**Exercise goal**
From the line containing "Unpack Vitaly Janelt's" through the last line of the records, print every line exactly and nothing more.

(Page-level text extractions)
##############################
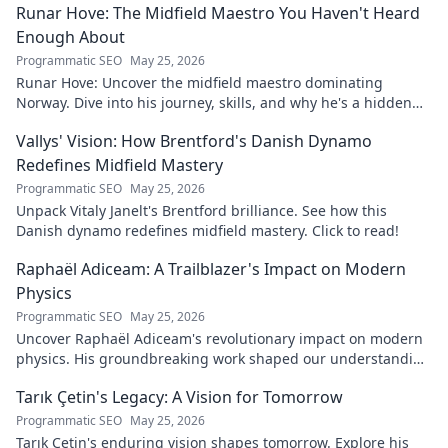
Runar Hove: The Midfield Maestro You Haven't Heard
Enough About
Programmatic SEO
May 25, 2026
Runar Hove: Uncover the midfield maestro dominating
Norway. Dive into his journey, skills, and why he's a hidden
gem you need to know. Click to explore!
Vallys' Vision: How Brentford's Danish Dynamo
Redefines Midfield Mastery
Programmatic SEO
May 25, 2026
Unpack Vitaly Janelt's Brentford brilliance. See how this
Danish dynamo redefines midfield mastery. Click to read!
Raphaël Adiceam: A Trailblazer's Impact on Modern
Physics
Programmatic SEO
May 25, 2026
Uncover Raphaël Adiceam's revolutionary impact on modern
physics. His groundbreaking work shaped our understanding
—explore his legacy.
Tarık Çetin's Legacy: A Vision for Tomorrow
Programmatic SEO
May 25, 2026
Tarık Çetin's enduring vision shapes tomorrow. Explore his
##############################
**Exercise response**
Unpack Vitaly Janelt's Brentford brilliance. See how this
Danish dynamo redefines midfield mastery. Click to read!
Raphaël Adiceam: A Trailblazer's Impact on Modern
Physics
Programmatic SEO
May 25, 2026
Uncover Raphaël Adiceam's revolutionary impact on modern
physics. His groundbreaking work shaped our understanding
—explore his legacy.
Tarık Çetin's Legacy: A Vision for Tomorrow
Programmatic SEO
May 25, 2026
Tarık Çetin's enduring vision shapes tomorrow. Explore his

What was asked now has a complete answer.